▸ Problem requirements
Return all the entries exactly. No pictures.

▸ Supplied material
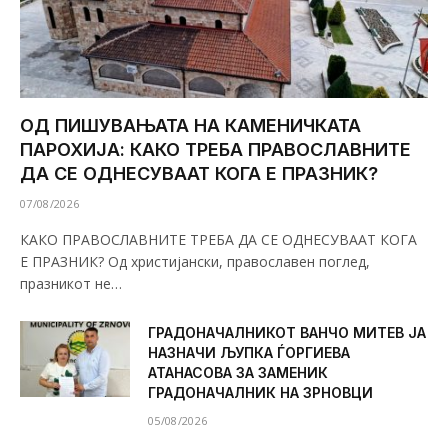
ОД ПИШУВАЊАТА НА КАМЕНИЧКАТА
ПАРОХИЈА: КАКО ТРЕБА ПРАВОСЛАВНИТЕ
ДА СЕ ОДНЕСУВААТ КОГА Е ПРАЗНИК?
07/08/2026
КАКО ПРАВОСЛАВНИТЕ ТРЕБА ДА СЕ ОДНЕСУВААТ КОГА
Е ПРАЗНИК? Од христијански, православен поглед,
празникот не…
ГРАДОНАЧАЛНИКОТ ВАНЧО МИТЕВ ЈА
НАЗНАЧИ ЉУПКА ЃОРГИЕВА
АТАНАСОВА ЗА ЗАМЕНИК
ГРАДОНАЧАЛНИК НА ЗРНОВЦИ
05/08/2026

▸ Exercise answer
ОД ПИШУВАЊАТА НА КАМЕНИЧКАТА
ПАРОХИЈА: КАКО ТРЕБА ПРАВОСЛАВНИТЕ
ДА СЕ ОДНЕСУВААТ КОГА Е ПРАЗНИК?
07/08/2026
КАКО ПРАВОСЛАВНИТЕ ТРЕБА ДА СЕ ОДНЕСУВААТ КОГА
Е ПРАЗНИК? Од христијански, православен поглед,
празникот не…
ГРАДОНАЧАЛНИКОТ ВАНЧО МИТЕВ ЈА
НАЗНАЧИ ЉУПКА ЃОРГИЕВА
АТАНАСОВА ЗА ЗАМЕНИК
ГРАДОНАЧАЛНИК НА ЗРНОВЦИ
05/08/2026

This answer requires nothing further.